THE SOVIET Empire had just collapsed and Americans were giddily wondering what might be next. Some were talking of a peace dividend that Democrats might spend on social programs dear to their hearts or Republicans might send back to the taxpayers who had financed the Cold War.
Others, however, were arguing that the world's sole remaining superpower should consider imposing Pax Americana on an unruly world. Even many conservatives who should have known better were beginning to contemplate a far more robust and aggressive foreign policy than they ever had supported before.

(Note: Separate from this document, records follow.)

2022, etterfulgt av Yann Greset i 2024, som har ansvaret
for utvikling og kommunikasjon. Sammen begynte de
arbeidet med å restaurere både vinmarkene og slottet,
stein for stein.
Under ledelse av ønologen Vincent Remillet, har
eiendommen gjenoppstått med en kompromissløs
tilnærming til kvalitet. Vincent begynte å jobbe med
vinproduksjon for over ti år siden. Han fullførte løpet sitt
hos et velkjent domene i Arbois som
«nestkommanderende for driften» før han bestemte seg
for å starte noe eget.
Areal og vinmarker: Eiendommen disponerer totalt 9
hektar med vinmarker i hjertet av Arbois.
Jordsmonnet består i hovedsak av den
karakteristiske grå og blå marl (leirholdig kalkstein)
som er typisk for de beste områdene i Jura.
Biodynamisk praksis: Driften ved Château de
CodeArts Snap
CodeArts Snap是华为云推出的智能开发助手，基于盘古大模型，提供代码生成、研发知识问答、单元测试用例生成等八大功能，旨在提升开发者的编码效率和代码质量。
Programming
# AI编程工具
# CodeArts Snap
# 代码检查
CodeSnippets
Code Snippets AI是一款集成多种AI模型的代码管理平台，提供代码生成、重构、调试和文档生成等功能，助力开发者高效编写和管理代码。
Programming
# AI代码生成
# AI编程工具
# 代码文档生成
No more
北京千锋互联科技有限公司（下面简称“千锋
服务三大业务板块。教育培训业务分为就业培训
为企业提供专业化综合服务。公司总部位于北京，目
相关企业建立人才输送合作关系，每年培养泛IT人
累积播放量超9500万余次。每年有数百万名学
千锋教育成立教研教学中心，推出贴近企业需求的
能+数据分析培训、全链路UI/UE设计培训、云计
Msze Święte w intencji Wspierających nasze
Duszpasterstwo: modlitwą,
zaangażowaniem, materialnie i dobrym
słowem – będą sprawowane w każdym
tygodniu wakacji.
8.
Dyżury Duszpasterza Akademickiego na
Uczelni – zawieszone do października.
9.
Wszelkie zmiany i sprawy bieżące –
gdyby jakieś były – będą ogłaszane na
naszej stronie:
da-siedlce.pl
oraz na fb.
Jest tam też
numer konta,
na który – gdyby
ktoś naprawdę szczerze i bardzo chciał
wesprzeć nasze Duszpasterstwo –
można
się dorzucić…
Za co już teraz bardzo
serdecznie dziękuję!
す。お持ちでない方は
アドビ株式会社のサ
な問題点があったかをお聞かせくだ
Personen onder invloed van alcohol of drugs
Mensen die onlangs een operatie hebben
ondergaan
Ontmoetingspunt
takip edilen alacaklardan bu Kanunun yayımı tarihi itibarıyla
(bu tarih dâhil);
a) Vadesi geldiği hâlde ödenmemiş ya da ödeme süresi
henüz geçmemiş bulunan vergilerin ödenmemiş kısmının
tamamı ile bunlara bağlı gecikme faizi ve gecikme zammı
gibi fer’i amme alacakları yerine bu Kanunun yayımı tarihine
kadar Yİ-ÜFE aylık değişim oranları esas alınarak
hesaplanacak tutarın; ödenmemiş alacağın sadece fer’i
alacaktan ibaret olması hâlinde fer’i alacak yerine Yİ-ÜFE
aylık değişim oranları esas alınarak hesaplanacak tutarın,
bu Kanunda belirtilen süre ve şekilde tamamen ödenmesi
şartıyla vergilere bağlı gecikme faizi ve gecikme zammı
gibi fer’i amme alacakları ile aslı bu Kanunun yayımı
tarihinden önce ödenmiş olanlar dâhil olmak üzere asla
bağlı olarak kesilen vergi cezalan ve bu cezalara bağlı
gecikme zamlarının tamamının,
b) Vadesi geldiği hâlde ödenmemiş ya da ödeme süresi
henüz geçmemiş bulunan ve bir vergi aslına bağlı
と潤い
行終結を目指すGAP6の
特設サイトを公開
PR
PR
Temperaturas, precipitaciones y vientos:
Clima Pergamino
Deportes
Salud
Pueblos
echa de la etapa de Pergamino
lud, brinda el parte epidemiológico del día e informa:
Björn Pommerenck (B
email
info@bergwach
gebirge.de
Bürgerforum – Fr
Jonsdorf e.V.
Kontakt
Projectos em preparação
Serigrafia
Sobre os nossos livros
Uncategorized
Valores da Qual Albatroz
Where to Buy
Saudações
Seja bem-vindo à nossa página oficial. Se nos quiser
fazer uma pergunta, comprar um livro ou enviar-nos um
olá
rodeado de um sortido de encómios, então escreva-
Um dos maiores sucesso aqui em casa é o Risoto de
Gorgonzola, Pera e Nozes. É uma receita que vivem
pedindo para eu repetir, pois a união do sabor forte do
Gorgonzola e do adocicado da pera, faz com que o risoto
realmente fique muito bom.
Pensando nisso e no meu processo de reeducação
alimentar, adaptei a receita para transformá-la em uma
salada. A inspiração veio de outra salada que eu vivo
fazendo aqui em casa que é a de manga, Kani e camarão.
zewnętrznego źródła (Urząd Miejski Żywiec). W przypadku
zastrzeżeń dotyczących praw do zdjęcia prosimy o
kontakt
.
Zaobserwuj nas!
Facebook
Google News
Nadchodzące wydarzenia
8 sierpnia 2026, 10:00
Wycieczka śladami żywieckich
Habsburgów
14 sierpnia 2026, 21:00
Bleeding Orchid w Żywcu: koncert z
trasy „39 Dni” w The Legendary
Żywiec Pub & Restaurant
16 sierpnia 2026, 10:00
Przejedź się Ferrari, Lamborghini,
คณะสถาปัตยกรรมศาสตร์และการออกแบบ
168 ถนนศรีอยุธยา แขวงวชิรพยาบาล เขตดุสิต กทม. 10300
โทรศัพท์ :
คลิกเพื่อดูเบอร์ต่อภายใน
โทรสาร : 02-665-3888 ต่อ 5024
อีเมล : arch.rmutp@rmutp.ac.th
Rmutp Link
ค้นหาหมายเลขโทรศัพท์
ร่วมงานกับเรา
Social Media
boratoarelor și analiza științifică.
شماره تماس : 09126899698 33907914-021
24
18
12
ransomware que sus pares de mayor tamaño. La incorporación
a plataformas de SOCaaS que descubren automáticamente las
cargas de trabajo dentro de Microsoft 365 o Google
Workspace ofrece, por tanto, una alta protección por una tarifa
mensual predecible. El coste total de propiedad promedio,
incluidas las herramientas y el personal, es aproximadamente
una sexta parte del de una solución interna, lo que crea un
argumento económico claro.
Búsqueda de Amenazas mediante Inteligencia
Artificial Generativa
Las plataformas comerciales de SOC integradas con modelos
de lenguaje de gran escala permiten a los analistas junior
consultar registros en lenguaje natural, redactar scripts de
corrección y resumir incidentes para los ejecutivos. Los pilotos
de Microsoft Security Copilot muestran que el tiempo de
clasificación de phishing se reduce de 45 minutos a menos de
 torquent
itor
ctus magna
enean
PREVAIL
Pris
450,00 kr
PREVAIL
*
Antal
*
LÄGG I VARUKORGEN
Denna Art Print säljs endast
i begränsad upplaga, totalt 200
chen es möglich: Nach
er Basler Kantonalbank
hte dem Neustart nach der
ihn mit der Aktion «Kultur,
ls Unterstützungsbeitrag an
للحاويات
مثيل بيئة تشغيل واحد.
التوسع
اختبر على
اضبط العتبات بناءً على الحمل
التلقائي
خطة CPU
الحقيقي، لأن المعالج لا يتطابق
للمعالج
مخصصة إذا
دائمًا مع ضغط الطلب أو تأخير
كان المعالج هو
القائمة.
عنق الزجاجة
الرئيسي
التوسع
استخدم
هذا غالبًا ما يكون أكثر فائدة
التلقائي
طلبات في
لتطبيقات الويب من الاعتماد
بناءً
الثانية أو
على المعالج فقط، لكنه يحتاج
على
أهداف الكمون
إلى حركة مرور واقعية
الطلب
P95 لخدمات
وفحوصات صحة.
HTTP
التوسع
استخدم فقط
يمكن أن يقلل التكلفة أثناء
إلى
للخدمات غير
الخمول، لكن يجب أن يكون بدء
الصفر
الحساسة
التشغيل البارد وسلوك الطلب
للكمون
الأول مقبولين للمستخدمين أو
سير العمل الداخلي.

It was in this atmosphere that a number of neoconservative intellectuals, led by the pre-Weekly Standard Bill Kristol, began articulating something they called "national greatness conservatism." During this time, I remember attending a small private dinner where Bill argued that with the defeat of the Soviet Empire, the United States "needed" a new crusade to engage our nation's energies and interests, because, as he put it, a nation's "greatness" is measured not by the prosperity of its people, but by its actions on the world stage.
I challenged him, suggesting that while Woodrow Wilson and Colonel House may have thought the Great War was about redrawing the map of Europe and creating a "new world order", those who filed into the trenches fought to defend their nation, homes and families against our enemies' alleged desire to impose their vision on us. We went to war not to make a dangerous world safe for democracy, but to protect our own democracy.